__What you are asked to do__.
When you write out the records, keep every word exact and drop the pictures.

::::

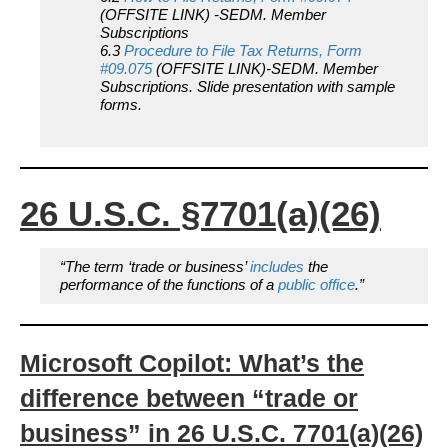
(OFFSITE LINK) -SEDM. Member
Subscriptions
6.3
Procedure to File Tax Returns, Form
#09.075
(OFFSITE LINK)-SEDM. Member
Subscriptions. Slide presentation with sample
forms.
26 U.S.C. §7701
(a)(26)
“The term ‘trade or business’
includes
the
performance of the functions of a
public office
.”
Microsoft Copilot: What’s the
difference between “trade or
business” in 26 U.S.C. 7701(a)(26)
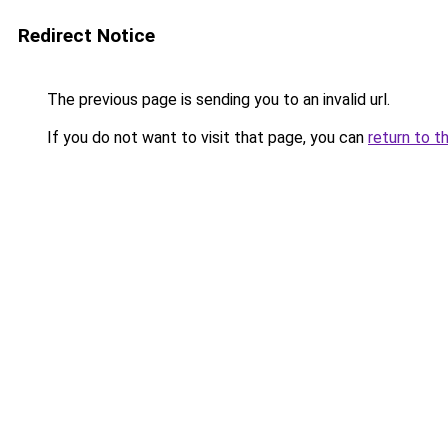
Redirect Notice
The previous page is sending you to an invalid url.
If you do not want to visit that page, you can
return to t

::::

__The answer__.
(OFFSITE LINK) -SEDM. Member
Subscriptions
6.3
Procedure to File Tax Returns, Form
#09.075
(OFFSITE LINK)-SEDM. Member
Subscriptions. Slide presentation with sample
forms.
26 U.S.C. §7701
(a)(26)
“The term ‘trade or business’
includes
the
performance of the functions of a
public office
.”
Microsoft Copilot: What’s the
difference between “trade or
business” in 26 U.S.C. 7701(a)(26)
Redirect Notice
The previous page is sending you to an invalid url.
If you do not want to visit that page, you can
return to t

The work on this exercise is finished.